Z pozoru niewinna atrakcja turystyczna zwróciła uwagę pełnomocnik rządu ds. równego statusu kobiet i mężczyzn Elżbiety Radziszewskiej, która uznała, że takie praktyki mają związek z dyskryminacją kobiet.

Warto przedstawić kilka faktów dotyczących wydarzenia, którego rekonstrukcja ma być taką atrakcją.

W nocy z 16 na 17 września 1807 roku gdzieś w zaułku Reszla podłożono ogień. Zginęło dwoje ludzi. Podejrzenie padło na Barbarę Zdunk, która została natychmiast aresztowana. Śledztwo wykazało, że podpaliła miasto za pomocą czarów, a miejski sąd wydał wyrok skazujący ją na stos. Sprawa nie była oczywista, przeszła przez wszystkie instancje sądownictwa pruskiego. Wreszcie trafiła do króla Fryderyka Wilhelma II, który niestety wyrok potwierdził.

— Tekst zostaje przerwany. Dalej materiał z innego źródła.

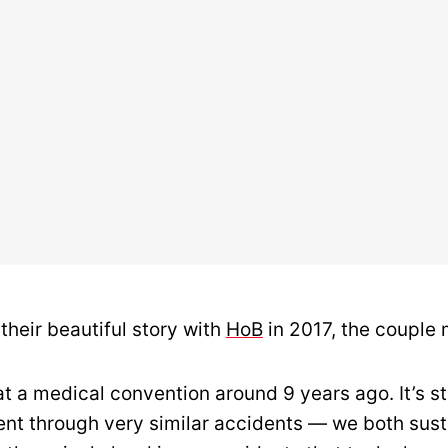
their beautiful story with
HoB
in 2017, the couple
t a medical convention around 9 years ago. It’s s
nt through very similar accidents — we both sus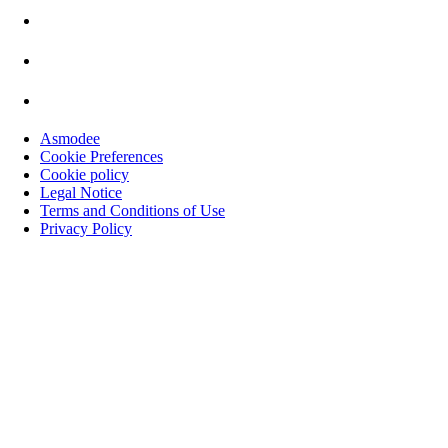
Asmodee
Cookie Preferences
Cookie policy
Legal Notice
Terms and Conditions of Use
Privacy Policy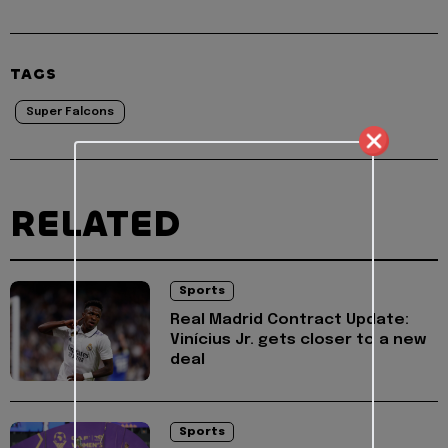
TAGS
Super Falcons
RELATED
Sports
Real Madrid Contract Update:
Vinícius Jr. gets closer to a new
deal
Sports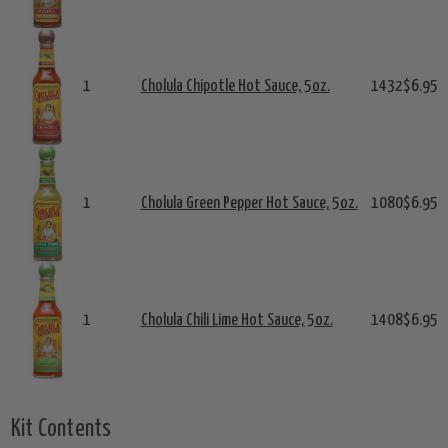
1
Cholula Chipotle Hot Sauce, 5oz.
1432
$6.95
1
Cholula Green Pepper Hot Sauce, 5oz.
1080
$6.95
1
Cholula Chili Lime Hot Sauce, 5oz.
1408
$6.95
Kit Contents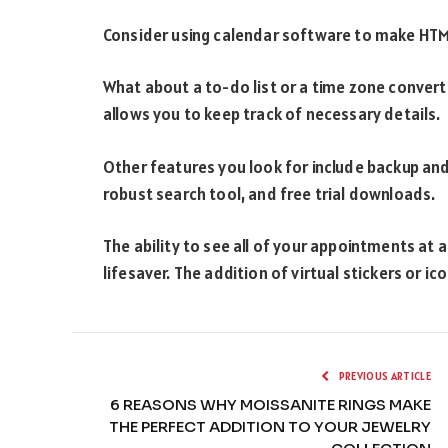
Consider using calendar software to make HTML
What about a to-do list or a time zone convert
allows you to keep track of necessary details.
Other features you look for include backup an
robust search tool, and free trial downloads.
The ability to see all of your appointments at a
lifesaver. The addition of virtual stickers or 
PREVIOUS ARTICLE
6 REASONS WHY MOISSANITE RINGS MAKE
THE PERFECT ADDITION TO YOUR JEWELRY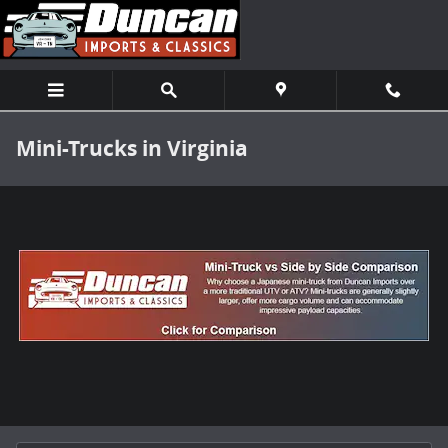
Skip to main content
Mini-Trucks in Virginia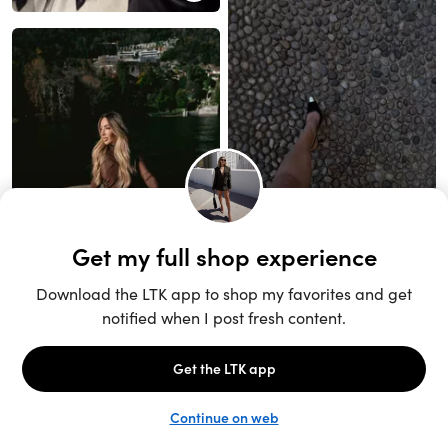
Unlock the full LTK experience
Sign up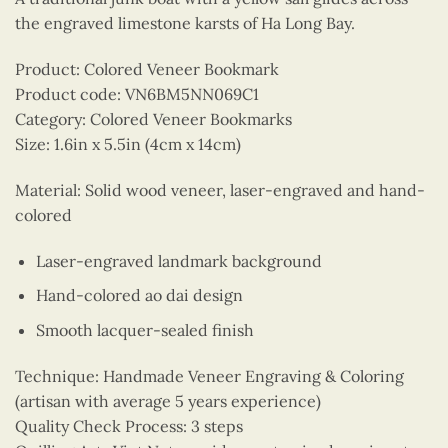
the engraved limestone karsts of Ha Long Bay.
Product: Colored Veneer Bookmark
Product code: VN6BM5NN069C1
Category: Colored Veneer Bookmarks
Size: 1.6in x 5.5in (4cm x 14cm)
Material: Solid wood veneer, laser-engraved and hand-
colored
Laser-engraved landmark background
Hand-colored ao dai design
Smooth lacquer-sealed finish
Technique: Handmade Veneer Engraving & Coloring
(artisan with average 5 years experience)
Quality Check Process: 3 steps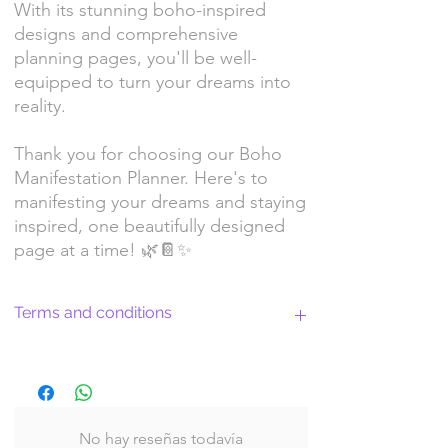
With its stunning boho-inspired
designs and comprehensive
planning pages, you'll be well-
equipped to turn your dreams into
reality.
Thank you for choosing our Boho
Manifestation Planner. Here's to
manifesting your dreams and staying
inspired, one beautifully designed
page at a time! 🌿📔✨
Terms and conditions
Return Policy and License Terms for
WitchyArtShopStudio Digital Products
No hay reseñas todavía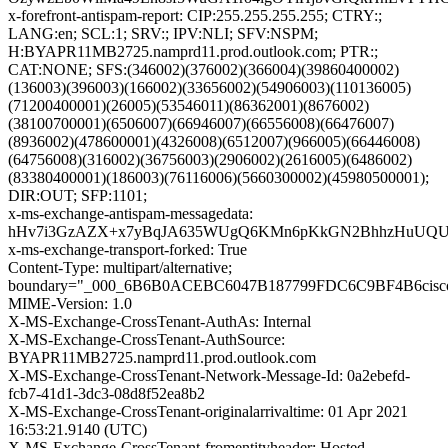
x-forefront-antispam-report: CIP:255.255.255.255; CTRY:;
LANG:en; SCL:1; SRV:; IPV:NLI; SFV:NSPM;
H:BYAPR11MB2725.namprd11.prod.outlook.com; PTR:;
CAT:NONE; SFS:(346002)(376002)(366004)(39860400002)
(136003)(396003)(166002)(33656002)(54906003)(110136005)
(71200400001)(26005)(53546011)(86362001)(8676002)
(38100700001)(6506007)(66946007)(66556008)(66476007)
(8936002)(478600001)(4326008)(6512007)(966005)(66446008)
(64756008)(316002)(36756003)(2906002)(2616005)(6486002)
(83380400001)(186003)(76116006)(5660300002)(45980500001);
DIR:OUT; SFP:1101;
x-ms-exchange-antispam-messagedata:
hHv7i3GzAZX+x7yBqJA635WUgQ6KMn6pKkGN2BhhzHuUQUzSr
x-ms-exchange-transport-forked: True
Content-Type: multipart/alternative;
boundary="_000_6B6B0ACEBC6047B187799FDC6C9BF4B6cisc
MIME-Version: 1.0
X-MS-Exchange-CrossTenant-AuthAs: Internal
X-MS-Exchange-CrossTenant-AuthSource:
BYAPR11MB2725.namprd11.prod.outlook.com
X-MS-Exchange-CrossTenant-Network-Message-Id: 0a2ebefd-
fcb7-41d1-3dc3-08d8f52ea8b2
X-MS-Exchange-CrossTenant-originalarrivaltime: 01 Apr 2021
16:53:21.9140 (UTC)
X-MS-Exchange-CrossTenant-fromentityheader: Hosted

21 sierpnia 1811 roku, na wzgórzu szubienicznym przy drodze z Reszla do Korsz zapłonął stos – ostatni w Europie. Podobno sprowadzony z Lidzbarka Warmińskiego kat litościwie udusił kobietę, zanim podłożył ogień. Zdaniem historyków Barbara Zdunk była prawdopodobnie upośledzona umysłowo i całkowicie niewinna, bo Reszel tak naprawdę podpalili polscy żołnierze z armii napoleońskiej. Dziś Barbara stała się częścią reszelskiej legendy, a jej celę  można zwiedzać na zamku.

Wydarzenia w Reszlu zakończyły się tragicznie. Co innego w Ełku! Jan z Sącza (Malecki), który jako jedyny miał odwagę przeciwstawiać się procesom czarownic, w 1561 roku udaremnił spalenie na stosie oskarżonej o czary Doroty Czymochowej, grożąc, że złoży swój urząd i opuści Ełk. W liście do księcia Albrechta napisał, że jeśli kobieta zostanie spalona, to: Wtedy chętnie oddam swój urząd i pójdę gdzie indziej, gdzie moja działalność i moje kazania będą miały większy wpływ. Takie zachowanie świadczyło o jego dużej cywilnej odwadze. W Prusach jeszcze ponad dwieście lat później procesy przeciwko czarownicom kończące się wyrokiem śmierci nie należały do rzadkości.

Uważam, że ełckie wydarzenie jest większym powodem do dumy niż te w Reszlu. Pamięć o uratowaniu Doroty Czymochowej jest świetną lekcją tolerancji, walki z zabobonem i szacunku dla ludzkiego życia. Może więc warto w naszym mieście je zrekonstruować aby nie tylko turyści, ale też nasze dzieci uczyły się odpowiednich wartości.